In its unsigned opinion, the justices lifted an injunction on part of the order, while committing to resolve the rest in autumn.
Under the new Supreme Court dictate, the United States will be able to bar immigration and limit visas to persons who have no established ties or business in the United States. The decision would not affect visitors and tourists seeking to attend universities, visit family members, accept job offers, or continue working after a hiatus abroad. However, would-be migrants with no bona fide relationships with any businesses, individuals, or entities on American soil could be barred from entry.
The big question which the Supreme Court left unanswered is how much impunity the State Department, ICE, and other federal agencies will have in determining which individuals should be barred from admittance.
Donald Trump’s second travel ban’s ultimate intent was to place an injunction on all immigration from six Muslim-majority countries, citing risk to national security. The administration branded the nations as state sponsors of terror.
The exact wording provided in the Supreme Court ruling is as follows:
“In practical terms, this means that §2(c) may not be enforced against foreign nationals who have a credible claim of a bona fide relationship with any person or entity in the United States. All other foreign nationals are subject to the provisions of EO—2.”

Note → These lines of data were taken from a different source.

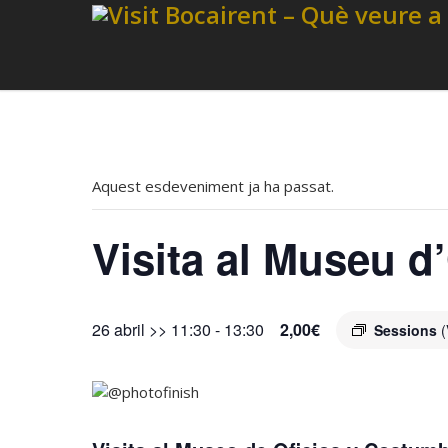
Aquest esdeveniment ja ha passat.
Visita al Museu d
26 abril >> 11:30
-
13:30
2,00€
Sessions
(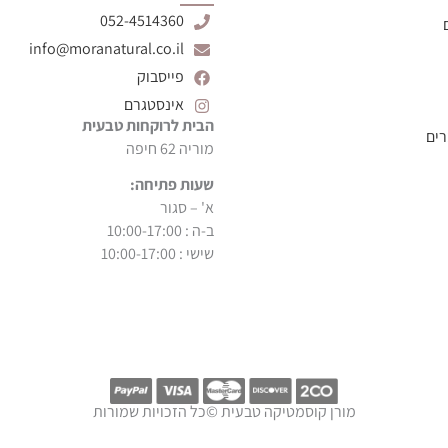
052-4514360
info@moranatural.co.il
פייסבוק
אינסטגרם
הבית לרוקחות טבעית
רים
מוריה 62 חיפה
שעות פתיחה:
א' – סגור
ב-ה : 10:00-17:00
שישי : 10:00-17:00
מורן קוסמטיקה טבעית ©כל הזכויות שמורות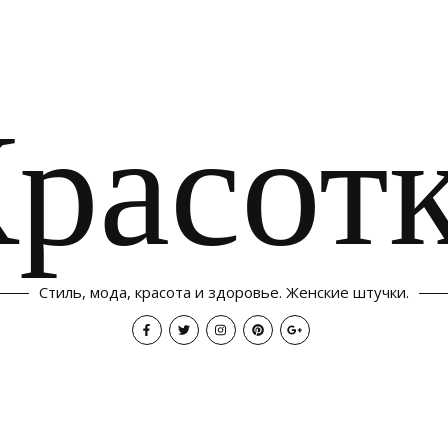
расот
Стиль, мода, красота и здоровье. Женские штучки.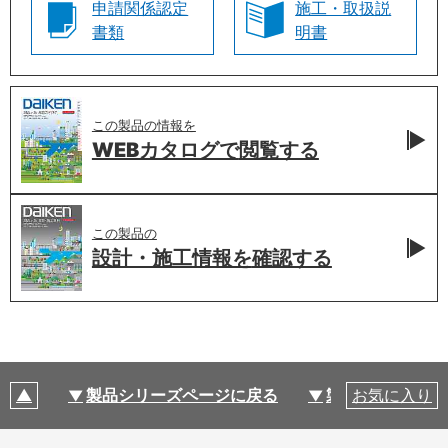
申請関係認定
施工・取扱説
書類
明書
この製品の情報を
WEBカタログで
閲覧する
この製品の
設計・施工情報を
確認する
製品シリーズページに戻る
製品仕様
お気に入り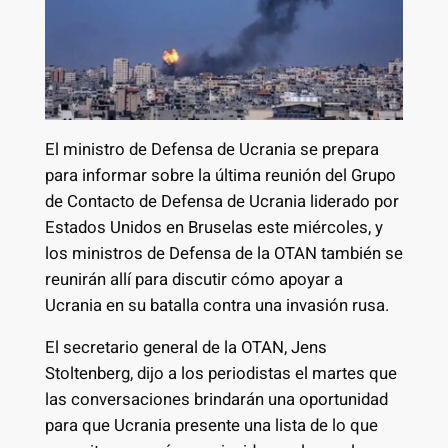
El ministro de Defensa de Ucrania se prepara
para informar sobre la última reunión del Grupo
de Contacto de Defensa de Ucrania liderado por
Estados Unidos en Bruselas este miércoles, y
los ministros de Defensa de la OTAN también se
reunirán allí para discutir cómo apoyar a
Ucrania en su batalla contra una invasión rusa.
El secretario general de la OTAN, Jens
Stoltenberg, dijo a los periodistas el martes que
las conversaciones brindarán una oportunidad
para que Ucrania presente una lista de lo que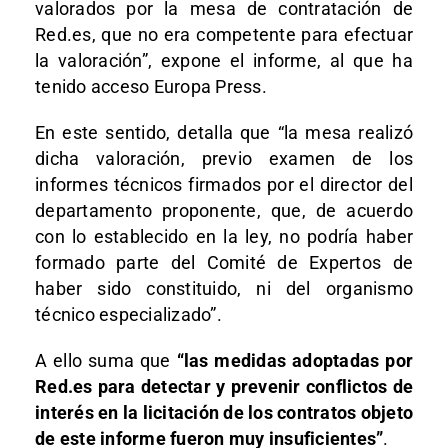
valorados por la mesa de contratación de
Red.es, que no era competente para efectuar
la valoración”, expone el informe, al que ha
tenido acceso Europa Press.
En este sentido, detalla que “la mesa realizó
dicha valoración, previo examen de los
informes técnicos firmados por el director del
departamento proponente, que, de acuerdo
con lo establecido en la ley, no podría haber
formado parte del Comité de Expertos de
haber sido constituido, ni del organismo
técnico especializado”.
A ello suma que
“las medidas adoptadas por
Red.es para detectar y prevenir conflictos de
interés en la licitación de los contratos objeto
de este informe fueron muy insuficientes”
.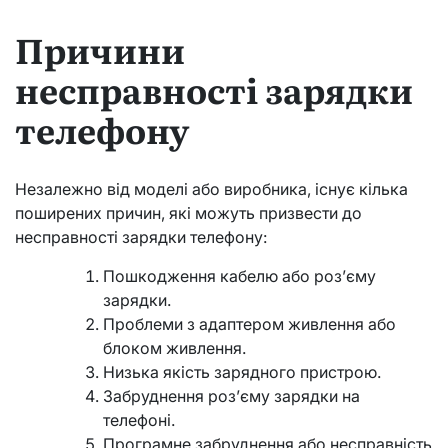
Причини
несправності зарядки
телефону
Незалежно від моделі або виробника, існує кілька
поширених причин, які можуть призвести до
несправності зарядки телефону:
Пошкодження кабелю або роз’єму
зарядки.
Проблеми з адаптером живлення або
блоком живлення.
Низька якість зарядного пристрою.
Забруднення роз’єму зарядки на
телефоні.
Програмне забруднення або несправність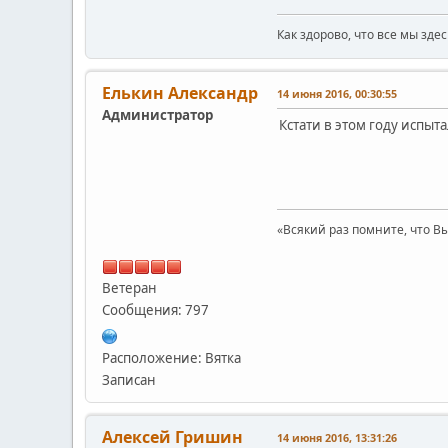
Как здорово, что все мы зде
Елькин Александр
14 июня 2016, 00:30:55
Администратор
Кстати в этом году испыт
«Всякий раз помните, что Вы
Ветеран
Сообщения: 797
Расположение: Вятка
Записан
Алексей Гришин
14 июня 2016, 13:31:26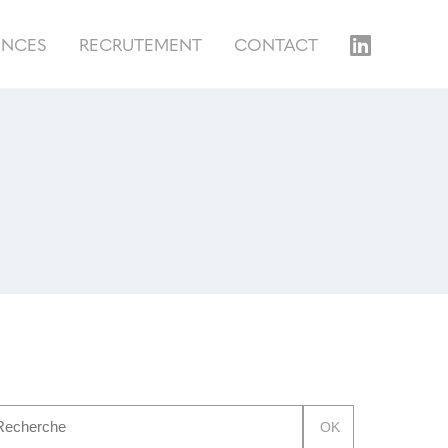
ENCES
RECRUTEMENT
CONTACT
OK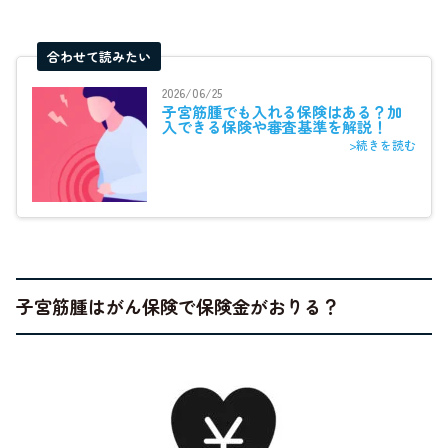
合わせて読みたい
2026/06/25
子宮筋腫でも入れる保険はある？加
入できる保険や審査基準を解説！
>続きを読む
子宮筋腫はがん保険で保険金がおりる？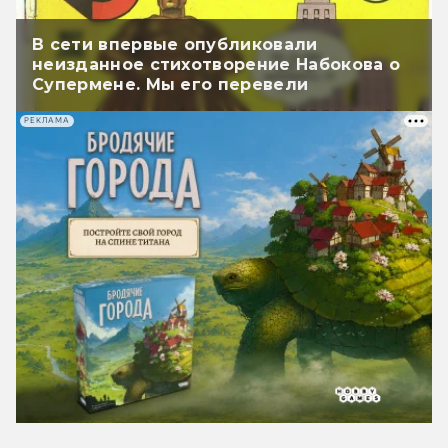
В сети впервые опубликовали
неизданное стихотворение Набокова о
Супермене. Мы его перевели
РЕКЛАМА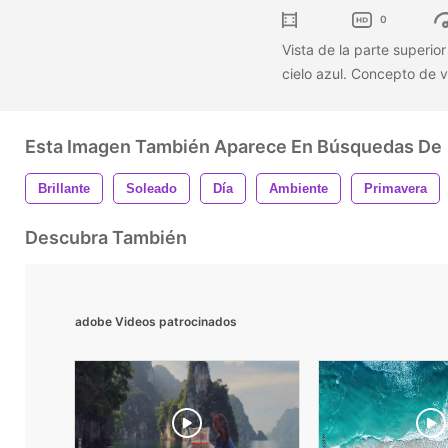
0
Vista de la parte superio
cielo azul. Concepto de 
Esta Imagen También Aparece En Búsquedas De
Brillante
Soleado
Día
Ambiente
Primavera
Descubra También
adobe Videos patrocinados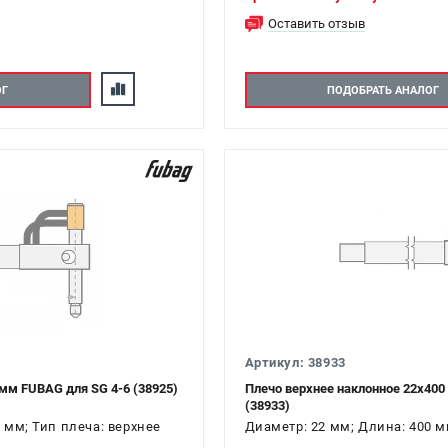
Оставить отзыв
ОГ
ПОДОБРАТЬ АНАЛОГ
Артикул: 38933
мм FUBAG для SG 4-6 (38925)
Плечо верхнее наклонное 22х400
(38933)
 мм; Тип плеча: верхнее
Диаметр: 22 мм; Длина: 400 м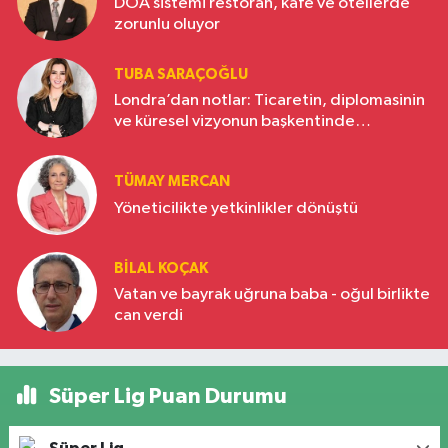
DOA sistemi restoran, kafe ve otellerde
zorunlu oluyor
TUBA SARAÇOĞLU
Londra’dan notlar: Ticaretin, diplomasinin
ve küresel vizyonun başkentinde
Türkiye’nin yükselen gücü
TÜMAY MERCAN
Yöneticilikte yetkinlikler dönüştü
BILAL KOÇAK
Vatan ve bayrak uğruna baba - oğul birlikte
can verdi
Süper Lig Puan Durumu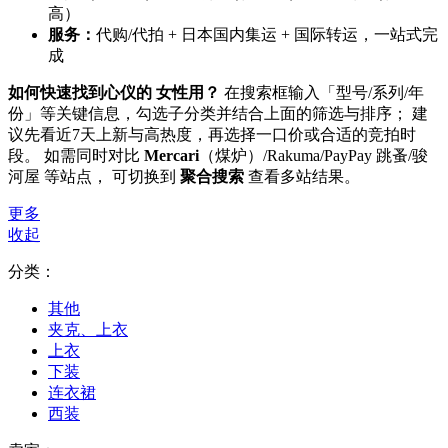
高）
服务：
代购/代拍 + 日本国内集运 + 国际转运，一站式完
成
如何快速找到心仪的 女性用？
在搜索框输入「型号/系列/年
份」等关键信息，勾选子分类并结合上面的筛选与排序； 建
议先看近7天上新与高热度，再选择一口价或合适的竞拍时
段。 如需同时对比
Mercari
（煤炉）/Rakuma/PayPay 跳蚤/骏
河屋 等站点， 可切换到
聚合搜索
查看多站结果。
更多
收起
分类：
其他
夹克、上衣
上衣
下装
连衣裙
西装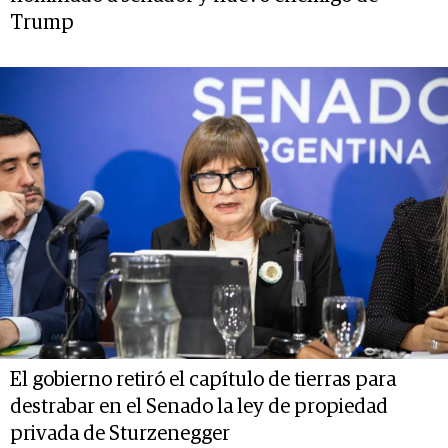
Trump
El gobierno retiró el capítulo de tierras para
destrabar en el Senado la ley de propiedad
privada de Sturzenegger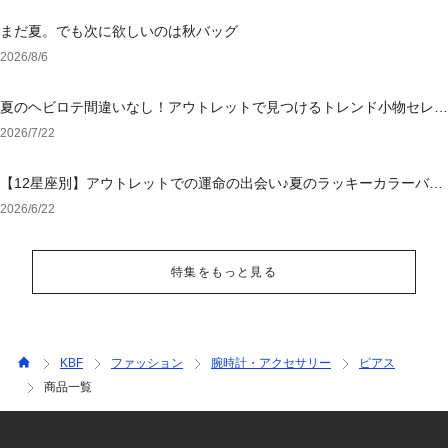
まだ夏。でも次に欲しいのは秋バッグ
2026/8/6
夏のヘビロテ間違いなし！アウトレットで見つけるトレンド小物セレク
ション
2026/7/22
【12星座別】アウトレットでの運命の出会い♪夏のラッキーカラーバッ
グ＆小物
2026/6/22
特集をもっと見る
KBF
ファッション
腕時計・アクセサリー
ピアス
商品一覧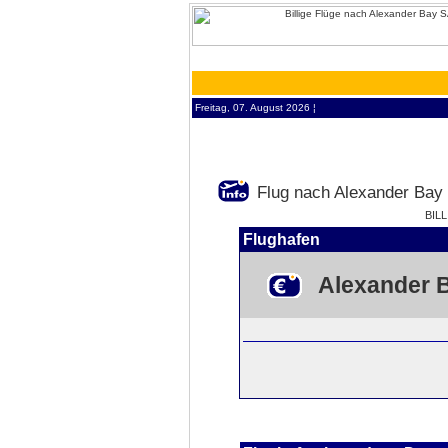
Freitag, 07. August 2026 ¦
Flug nach Alexander Bay
BIL
Flughafen
Alexander 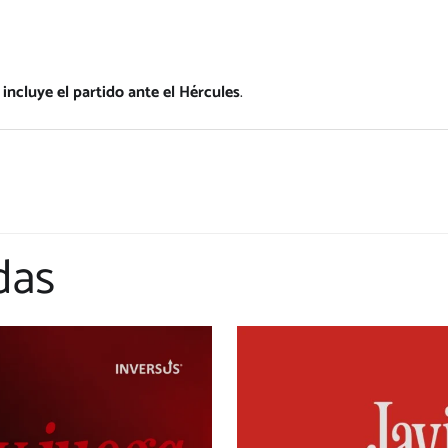
o
incluye el partido ante el Hércules
.
das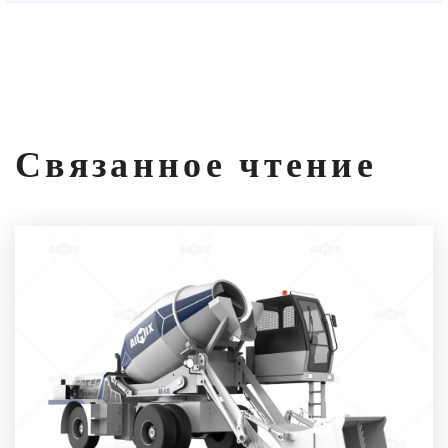
Связанное чтение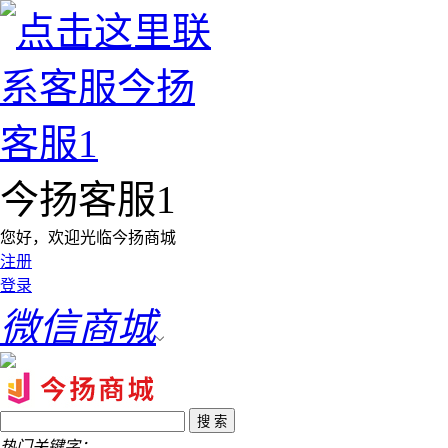
今扬客服1
您好，欢迎光临今扬商城
注册
登录
微信商城
热门关键字：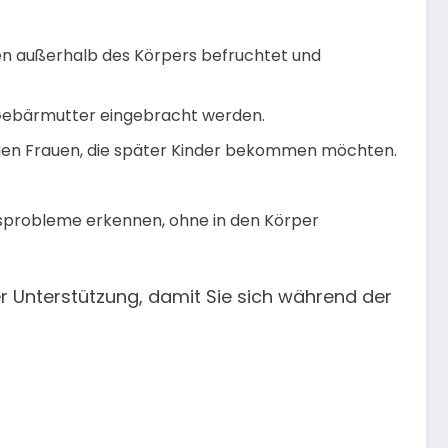
len außerhalb des Körpers befruchtet und
 Gebärmutter eingebracht werden.
ungen Frauen, die später Kinder bekommen möchten.
tsprobleme erkennen, ohne in den Körper
 Unterstützung, damit Sie sich während der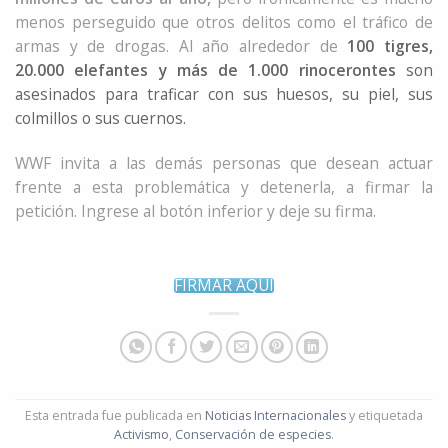
menos perseguido que otros delitos como el tráfico de
armas y de drogas. Al año alrededor de
100 tigres,
20.000 elefantes y más de 1.000 rinocerontes
son
asesinados para traficar con sus huesos, su piel, sus
colmillos o sus cuernos.
WWF invita a las demás personas que desean actuar
frente a esta problemática y detenerla, a firmar la
petición. Ingrese al botón inferior y deje su firma.
FIRMAR AQUÍ
Esta entrada fue publicada en
Noticias Internacionales
y etiquetada
Activismo
,
Conservación de especies
.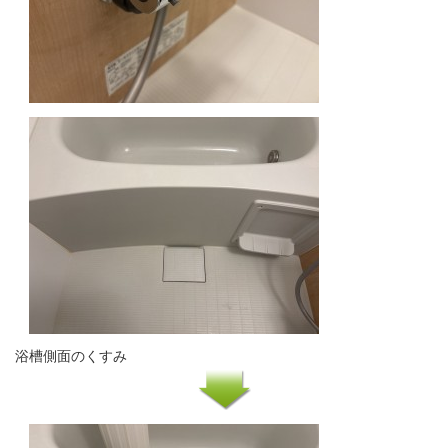
浴槽側面のくすみ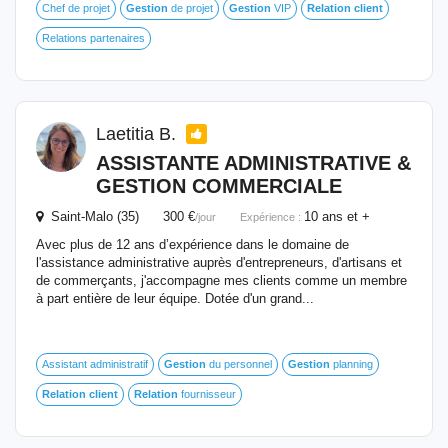
Chef de projet
Gestion
de projet
Gestion
VIP
Relation
client
Relations partenaires
Laetitia B.
ASSISTANTE ADMINISTRATIVE &
GESTION
COMMERCIALE
Saint-Malo (35) 300 €
10 ans et +
/jour
Expérience :
Avec plus de 12 ans d’expérience dans le domaine de
l'assistance administrative auprès d'entrepreneurs, d'artisans et
de commerçants, j'accompagne mes clients comme un membre
à part entière de leur équipe. Dotée d'un grand...
Assistant administratif
Gestion
du personnel
Gestion
planning
Relation
client
Relation
fournisseur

CNN claims the last line is crucial, in that it allows a significant portion of the travel ban to become immediately effective.
Some predictions indicate that the political make-up of the Supreme Court, coupled with the recent ruling, suggest that justices may uphold the executive order in its entirety come autumn.
The Supreme Court’s opinion was the first victory the Trump administration has managed to secure since the president signed the first executive order in January. The action was almost immediately stalled by a series of lower court maneuvers, before being scrapped and replaced later in the year.
Trump’s second travel ban, which made several concessions to would-be migrants and knocked Iraq off the list of excluded nations, faced at first what appeared to be a similar fate – a U.S. District Court in Hawaii ordered an injunction on the order, which was later upheld.
The president himself was pleased with the ruling, saying in a statement, “Today’s unanimous Supreme Court decision is a clear victory for our national security. It allows the travel suspension for the six terror-prone countries and the refugee suspension to become largely effective.”